Thursday, August 6, 2009

For my cousin Greg

I checked my email this morning to learn that my cousin, Greg Wilder, died a few days ago. He wasn't a first cousin, but my mother's first cousin, and I didn't know him well, but I still had great affection for him.

I actually have barely any memory at all of him from when I was a child, but I do remember that my mother would speak of him fondly, very proud of his minor celebrity status. She always had to add that he had changed his name because his real one seemed too ethnic in the 1950's entertainment world. I never had a chance to ask him about it myself, but I always wondered why he even changed his first name from Robert. Now, I suppose, I will never learn.

My mother's extended family never stayed close, so the only time I ever saw him as an adult was when he came to her wake.
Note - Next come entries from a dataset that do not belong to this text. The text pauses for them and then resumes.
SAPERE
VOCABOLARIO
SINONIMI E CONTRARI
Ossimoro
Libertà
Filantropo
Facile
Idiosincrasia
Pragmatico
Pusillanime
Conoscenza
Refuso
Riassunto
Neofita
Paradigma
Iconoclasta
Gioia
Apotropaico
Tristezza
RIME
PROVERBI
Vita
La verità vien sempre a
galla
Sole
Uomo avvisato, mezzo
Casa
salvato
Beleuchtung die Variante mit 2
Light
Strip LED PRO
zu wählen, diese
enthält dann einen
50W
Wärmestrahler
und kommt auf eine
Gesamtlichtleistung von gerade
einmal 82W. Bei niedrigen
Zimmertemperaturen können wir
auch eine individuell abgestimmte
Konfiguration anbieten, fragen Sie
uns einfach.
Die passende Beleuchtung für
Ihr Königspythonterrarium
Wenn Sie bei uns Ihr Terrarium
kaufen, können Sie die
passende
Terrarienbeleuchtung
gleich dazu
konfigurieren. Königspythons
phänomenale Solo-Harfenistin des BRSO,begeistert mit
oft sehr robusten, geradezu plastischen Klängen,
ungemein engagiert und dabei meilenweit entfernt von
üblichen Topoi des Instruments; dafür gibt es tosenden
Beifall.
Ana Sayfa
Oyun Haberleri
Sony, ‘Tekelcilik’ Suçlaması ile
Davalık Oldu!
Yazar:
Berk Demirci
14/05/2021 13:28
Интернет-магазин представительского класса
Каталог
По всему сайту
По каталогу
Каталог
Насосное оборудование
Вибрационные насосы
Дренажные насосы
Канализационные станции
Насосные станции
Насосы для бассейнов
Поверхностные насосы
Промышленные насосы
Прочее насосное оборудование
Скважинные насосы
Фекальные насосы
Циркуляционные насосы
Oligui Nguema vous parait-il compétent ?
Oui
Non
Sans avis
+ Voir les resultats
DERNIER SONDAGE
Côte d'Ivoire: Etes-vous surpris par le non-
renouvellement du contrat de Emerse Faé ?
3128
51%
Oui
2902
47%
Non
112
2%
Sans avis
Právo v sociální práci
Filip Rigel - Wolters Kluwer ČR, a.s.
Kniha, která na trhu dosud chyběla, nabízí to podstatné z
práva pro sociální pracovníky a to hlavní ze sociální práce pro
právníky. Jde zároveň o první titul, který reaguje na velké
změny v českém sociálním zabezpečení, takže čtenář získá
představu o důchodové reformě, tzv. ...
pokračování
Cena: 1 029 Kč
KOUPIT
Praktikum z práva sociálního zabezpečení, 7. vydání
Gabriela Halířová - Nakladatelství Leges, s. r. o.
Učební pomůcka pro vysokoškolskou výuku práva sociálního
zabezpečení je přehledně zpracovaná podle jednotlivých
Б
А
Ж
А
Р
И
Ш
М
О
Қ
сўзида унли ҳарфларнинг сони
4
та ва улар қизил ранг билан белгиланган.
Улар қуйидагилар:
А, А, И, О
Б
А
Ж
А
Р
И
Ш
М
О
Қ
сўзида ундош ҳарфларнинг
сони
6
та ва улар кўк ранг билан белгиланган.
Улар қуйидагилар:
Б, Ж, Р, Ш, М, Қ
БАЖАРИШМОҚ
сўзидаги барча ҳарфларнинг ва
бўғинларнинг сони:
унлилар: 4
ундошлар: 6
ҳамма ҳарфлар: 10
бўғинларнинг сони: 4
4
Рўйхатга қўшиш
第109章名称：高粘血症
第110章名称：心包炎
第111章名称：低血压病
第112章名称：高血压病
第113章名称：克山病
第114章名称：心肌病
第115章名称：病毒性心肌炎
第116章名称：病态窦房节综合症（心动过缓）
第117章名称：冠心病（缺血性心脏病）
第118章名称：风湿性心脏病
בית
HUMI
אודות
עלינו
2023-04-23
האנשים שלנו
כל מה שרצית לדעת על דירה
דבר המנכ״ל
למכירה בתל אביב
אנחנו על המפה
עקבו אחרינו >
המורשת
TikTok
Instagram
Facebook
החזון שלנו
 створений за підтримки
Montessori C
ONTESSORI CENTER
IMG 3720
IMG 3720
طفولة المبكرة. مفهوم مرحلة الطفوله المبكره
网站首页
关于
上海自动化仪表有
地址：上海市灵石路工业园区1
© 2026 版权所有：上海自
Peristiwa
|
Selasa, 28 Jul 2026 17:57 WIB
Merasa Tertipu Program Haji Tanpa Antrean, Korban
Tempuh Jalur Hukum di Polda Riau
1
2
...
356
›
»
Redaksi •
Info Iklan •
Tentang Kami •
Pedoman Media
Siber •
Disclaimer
He was probably about 70 then, but he was spry and personable, and we exchanged email addresses. We would exchange pleasantries once in a great while, and he would call me "cuz" like we were teenagers. It was very cute.

I visited the website link he sent me, and learned that he was still out there, crooning Sinatra and other standards at weddings and swing dances, at an age when most of us expect to be retired. He loved it, and was pretty good, too. There are sound bites you can reach from the link if you're interested.

I hadn't heard from him in quite a long while, over a year, when I made a post about my mother, both here and on another blog site. I forwarded the link to a few family members, fully expecting that he'd be someone who I would hear from. When I didn't, I wondered about his health, and realized that I had no way of contacting him except through email, and I don't even know any of his intimates to contact them.

I learned today that he suffered from lung cancer, and that he passed away on Monday. I find myself sad that my life had moved in a direction and pace that didn't allow me to know him better, my "luvincuz" Greg.